The ROC curve analysis yielded an AUC of 0.8 for both Idylla1 and Idylla2, indicating good discriminatory ability. This value suggests that the test can effectively distinguish between true positive and negative cases 80% of the time. However, the clinical implications of this performance metric should be considered carefully, particularly given our small sample size. The identical AUC values between Idylla1 and Idylla2, despite their different specificity profiles, suggest that while both versions have the similar overall diagnostic capability, the improved specificity in Idylla2 makes it more suitable for clinical implementation.
The descriptive statistics revealed that the control Cq values for Idylla1 had a mean of 24.6 (±3.02), with a range from 21.94 to 30.44, while for Idylla2, the mean was 22.46 (±1.27), with a range from 21.3 to 24.9. This reduction in the variability of Cq values in Idylla2 could partially explain the improvement in diagnostic performance. It is important to note that due to the small sample size (n = 6), the confidence intervals are wide, which limits the precision of the estimates and underscores the need to interpret these results with caution.

4. Discussion

Alterations occurring in the EGFR gene, especially those in exons 18 to 21, are determinants for response to tyrosine kinase inhibitors (TKIs), a class of targeted therapies that have significantly improved prognosis in NSCLC patients [9,10,23,24]. The S768I mutation, although less common, has important clinical implications [12,25], which highlights the need for accurate detection to select appropriate treatment. However, a precise detection of these mutations is critical, as false positives can lead to incorrect therapeutic decisions and suboptimal patient management [26,27].
qPCR is a widely used technique for mutation detection due to its high sensitivity and specificity. Nevertheless, each qPCR platform and method can have different levels of precision and propensity for errors [28]. The Biocartis IdyllaTM system is an automated molecular diagnostic instrument designed to facilitate the rapid and accurate detection of genetic mutations, including those in EGFR. This system is valued for its ability to provide quick and reliable results, allowing real-time results without the need for complex sample preparation, which is particularly useful in clinical settings where time is a critical factor [29,30]. The IdyllaTM system, while offering significant advantages in terms of automation and rapid turnaround time, has several important limitations that need to be considered. The reliability and validity of results depend heavily on sample quality and preparation, with multiple preanalytical factors potentially affecting performance. These include suboptimal sample collection, handling procedures, variations in tissue fixation methods, and the use of stained tissues. Additionally, paraffin samples with high melting temperatures may interfere with proper DNA extraction. The system also has specific requirements for minimum tumor content and DNA quantity that must be met for reliable results, as evidenced by our findings about Cq values and sample adequacy. These technical limitations, combined with the observed specificity issues for S768I detection in our study, suggest that the system’s performance should be carefully monitored and validated. The high prevalence of false positives observed specifically in the S768I detection indicates that a more cautious approach is necessary, including mandatory cross-validation with other detection methods such as NGS. Given these limitations, we recommend against using the IdyllaTM system as a sole detection method for the S768I mutation, particularly when these results could influence critical therapeutic decisions.

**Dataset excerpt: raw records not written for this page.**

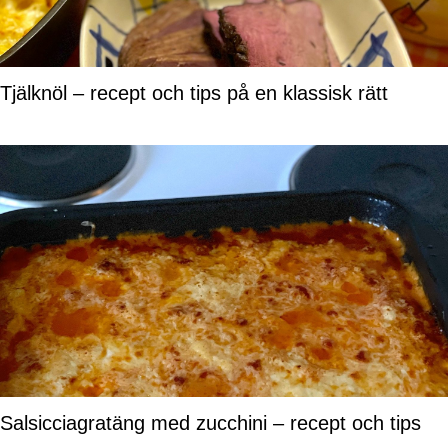
Tjälknöl – recept och tips på en klassisk rätt
Salsicciagratäng med zucchini – recept och tips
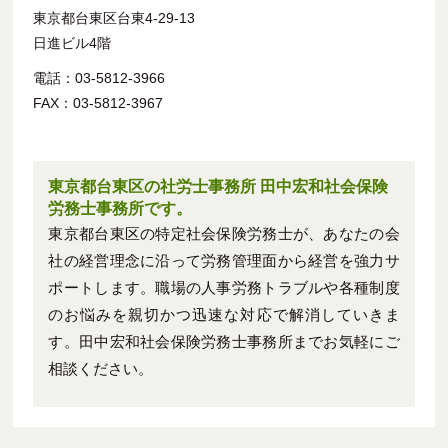
東京都台東区台東4-29-13
日進ビル4階
電話：03-5812-3966
FAX：03-5812-3967
東京都台東区の社労士事務所 田中宏和社会保険
労務士事務所です。
東京都台東区の特定社会保険労務士が、あなたの会
社の経営理念に沿って労務管理面から経営を強力サ
ポートします。職場の人事労務トラブルや各種制度
のお悩みを親切かつ迅速な対応で解消していきま
す。田中宏和社会保険労務士事務所までお気軽にご
相談ください。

Some studies have reported cases of false positives in S768I mutation detection using the Idylla platform. In a multicenter study evaluating Idylla’s performance, a false positive for S768I was observed that was not confirmed by reference methods [29]. Similarly, another study analyzing decalcified bone metastasis samples also reported a false positive for this mutation [31]. The occurrence of these false positives raises important concerns. First, it can lead to an overestimation of this mutation’s prevalence in the NSCLC patient population. More critically, it can result in inappropriate therapeutic decisions, potentially exposing patients to unnecessary or ineffective treatments. False positives (and false negatives) in S768I detection can arise for various reasons, including nonspecific amplification, cross-contamination, and technical problems inherent to the assay design [26,32,33]. The incidence of false positives not only compromises diagnostic accuracy but can also lead to erroneous therapeutic decisions, such as an inappropriate administration of TKIs, which can result in adverse effects and treatment resistance [11].

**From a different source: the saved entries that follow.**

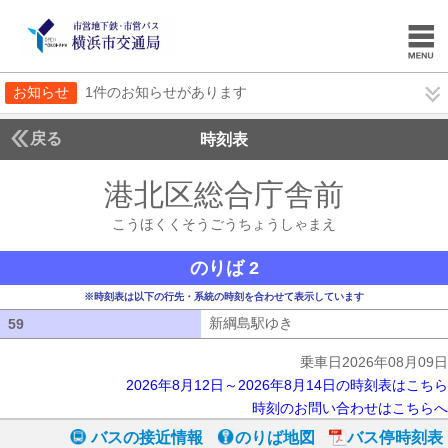
お知らせ
1件のお知らせがあります
戻る
時刻表
港北区総合庁舎前
こうほ
こうほくくそうごうちょうしゃまえ
のりば 2
※時刻表は以下の行先・系統の時刻を合わせて表示しています
新綱島駅ゆき
新綱島駅ゆき
59
59
乗車日2026年08月09日
2026年8月12日～2026年8月14日の時刻表はこちら
時刻のお問い合わせはこちらへ
バスの接近情報
のりば地図
バス停時刻表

The IdyllaTM System showed a high sensitivity for S768I signal detection, as evidenced by amplification in all samples. However, the low specificity (high false positive rate) suggests that signal detection does not always correspond to the actual presence of the variant. It is important to note that all S768I curves crossed the positivity threshold established by the IdyllaTM System, which led to the classification of these samples as positive for the variant. This highlights the need to reevaluate the positivity criteria to reduce false positives.
Regarding the possible causes of the false positives found, there was no clear relationship between the amount of sample used or the EGFR control Cq value and the likelihood of obtaining a false positive. For example, patient 195, with the lowest Cq (21.8), indicative of good sample quality, also turned out to be a false positive. Additionally, false positives were observed in various histological types, including adenocarcinoma, squamous cell carcinoma, and large cell neuroendocrine carcinoma, suggesting that tumor type would not be a determining factor in the appearance of false positives. As for tumor cell content, it varied widely between samples (from 25% to 80%), with no apparent correlation with the probability of false positives.

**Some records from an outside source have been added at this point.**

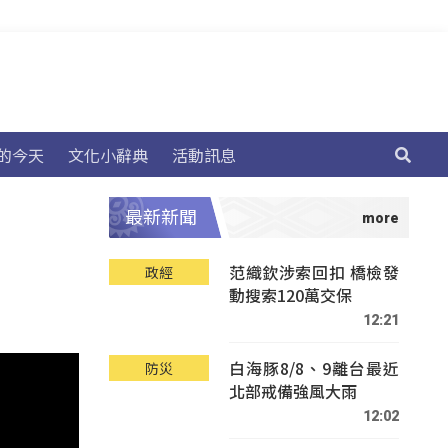
的今天
文化小辭典
活動訊息
最新新聞
范織欽涉索回扣 橋檢發
政經
動搜索120萬交保
12:21
白海豚8/8、9離台最近
防災
北部戒備強風大雨
12:02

The S768I curves showed different patterns of exponential growth and plateau between samples, reflecting differences in amplification efficiency and/or the amount of variant present. It was observed that amplification curves for S768I, in cases of false positives, tended to show a normalized fluorescence of fewer than 12 points, which could be a parameter to consider for determining false positives. Notably, this high rate of false positives appears to be specific to the S768I variant, as concordance between IdyllaTM and NGS was substantially better for other EGFR mutations tested in our laboratory in the study period. This suggests that the technical challenges in accurate detection may be particularly relevant to this specific variant. The presence of low-level amplification curves in confirmed negative samples suggests that the S768I detection may be particularly susceptible to background noise. This observation, combined with our findings about false positives, indicates that a careful evaluation of amplification patterns and fluorescence thresholds is crucial for accurate mutation calling. A study with more samples would be necessary to determine if this is a value that can be established as a cutoff point.
Taken together, these results suggest that although IdyllaTM shows high sensitivity in detecting the S768I variant, its initial specificity (Idylla1) was problematic, leading to a high false positive rate. The improvements observed in Idylla2 are promising, indicating that with appropriate adjustments, the system could achieve more balanced and reliable diagnostic performance using extracted DNA from samples. However, given the persistent discrepancy with NGS, especially in the first analysis (Idylla 1), these findings highlight the importance of confirming positive EGFR S768I results obtained by IdyllaTM through alternative methods such as NGS, especially in cases where the detection of this variant could influence critical therapeutic decisions.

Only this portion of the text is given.